Would it be a good idea to get something like a stereo Neve 1073 preamp to run any soft synths through, just to give them a bit of juice? Would something else accomplish this better?


----------



## Mr Greg G (May 19, 2017)

I wanted to do the very same thing with my synth plugins and my guitar effects (POD). I got my hands on a (mono) Neve 1073LB (the Lunchbox version of the Neve preamp) and made some tests: I recorded my synths/POD in mono with the 1073 and also without. In the end, there was a difference but it was minimal, and it was impossible to tell which was which. So I decided to save my money on this one. It really wasn't worth the expense. I'd have needed a preamp to record vocals, I may would have reconsidered my decision but this wasn't the case  

What you should definitely do is get your hands on a 1073 or even another good pre (like an API 512c, Avalon 737 etc) to run some tests and see if you think it's worth the investment or not for you.


----------



## Phillip (May 19, 2017)

For that money you can get a real synth. But then you can program it and get hundreds of great sounds with it. Good luck


----------



## wst3 (May 19, 2017)

Here's what may be a "fun fact"... most best-of-class microphone preamplifiers won't have much effect on recorded material. There is an old wives tale that says the first gain stage adds about 80% of the final character to an audio signal, that's what so much effort goes into the design of that first stage. And it isn't trivial!
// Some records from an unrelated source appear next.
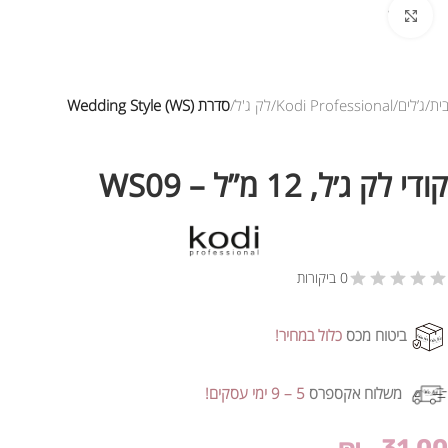
לחץ להגדלת התמונה
ית
ג’לים
Kodi Professional
לק ג'ל
סדרת Wedding Style (WS)
קודי לק ג׳ל, 12 מ”ל – WS09
0 ביקורות
ביטוח מכס
כלול במחיר!
משלוח אקספרס
5 – 9 ימי עסקים!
If what you are looking for is the infamous (and somewhat vague) "tube sound" or "transformer sound" or just plain old "vintage character" I don't think you'll get that from a well designed preamplifier. Ironic ain't it?

And a big part of that is that the 80% was already imprinted during the recording process. Whether it is highly colored or neutral you will have a difficult time changing that impact.

So how do you get it? You have to override it with something that is grossly distorted (using the classic definition of distortion - a non-linear process that changes the original signal).

These days I'd suggest plugins - more control, more flexibility, more choices... and they will be consistent!

If you have your heart set on hardware (and there is nothing wrong with that) look at some of the el-cheapo "starved tube" preamplifier designs. If you are handy you can build one in an afternoon, they don't have a lot of parts and they don't need high voltage supplies. Of the bunch my favorite (if you can call it that) is the original Bellari Tube Microphone preamplifier - mine said Bellari RP220, I think they are now sold by Rolls Music.

It is a downright awful microphone preamplifier!!! Awful I tell you. I purchased it with the intent of providing a real power supply and running the tubes at their rated voltages. It made it worse<G>! So I put it back to original with the intent of selling it. then I tried it as a DI for bass guitar. It sounds pretty cool for that, not quite so much as a DI for guitar. Then I tried using it as a DI or reamp box for hardware synths. Some took to it, some did not. Finally I tried it as an insert. It isn't all bad, although it is once again on my spring cleaning pile - not sure if I'll really ditch though. Sometimes it is exactly what I am looking for!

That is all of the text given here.